Here are a few more ways you can help make work fun for your happy employees:
- Conduct informal chatting sessions within the organization
- Plan frequent office parties, giving people opportunities to relax and socialize
- Add fun design elements to your offices such as couches and stress-busting walls
- Conduct company outings where people can be on vacation from work
- “On Slack, create channels for music suggestions, DIY ideas, funny pictures, and employees’ memes,” says Jean Gregoire, Founder and CEO of Lovebox.
Frequently Asked Questions
Do you still have some looming questions about how building a positive work environment will help your business and staff bloom? You’re not the only one! Hence, we have answered some of the most frequently asked questions on the internet about positive work culture here!
Q1. How are positive working environments and positive workplace cultures interrelated?
Several people make the mistake of thinking that the work environment and work culture are the same. While they are very tightly intertwined, you must understand that the work environment is a subbranch of your business’s work culture. Therefore, whatever your work culture is, be it positive or negative, it’s reflected in the work environment.
For example, if your business’ work culture is casual-formal communication, the work environment will reflect it through open-concept offices. Moreover, such a business’ work environment, more likely than not, will focus on staff parties and healthy work-life balance and communication.
While they are not the same thing, a positive work culture leads to a positive work environment and the two are very closely related to each other.
Q2. Is changing the work environment and culture possible?
Corporate culture and environment can be tricky—if not impossible—to change all at once. It takes a long time for a business to change these things. However, adopting the right policies and abiding by them goes a long way in making or breaking company culture and work environment.
It is possible for effective management and HR representatives to completely change the course of their business’ work environment. However, it is important to note that such a change comes gradually.
Q3. Will adopting a positive work environment improve productivity?
Yes! On the surface, it might seem like building a positive work environment means allowing employees to slack off. However, studies show how a happy workplace can lead to up to a 12 percent boost in staff productivity.
Another indirect way in which the workplace environment improves productivity is by attracting more candidates willing to work for you. If the workplace environment exudes positivity, you are likely to get and retain the best brains in the industry!

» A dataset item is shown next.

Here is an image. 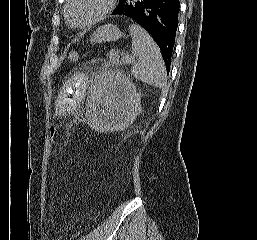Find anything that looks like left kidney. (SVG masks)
Instances as JSON below:
<instances>
[{"label": "left kidney", "instance_id": "5707ae66", "mask_svg": "<svg viewBox=\"0 0 257 240\" xmlns=\"http://www.w3.org/2000/svg\"><path fill=\"white\" fill-rule=\"evenodd\" d=\"M140 100L136 87L122 72L102 73L91 87L89 125L98 132L122 131L140 114Z\"/></svg>", "mask_w": 257, "mask_h": 240}]
</instances>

Q4. Does the future of corporations lie in positive work environments?
Most managers used to believe that the more pressure a person is under, the better they are likely to perform. However, gone are the days (or at least we hope) when unhealthy work environments were the norm.
The future lies in healthier workplaces where everyone feels acknowledged and less stressed. Unhappy employees generally have a massive drop in their qualitative and quantitative productivity. This alone makes focusing on improving work environments worth your time.
On the surface, a positive work environment might look more employee centric. It might seem that adopting positive work policies might harm business interests. However, once your business has adopted these practices, you will see noticeable growth for both your business and your employees.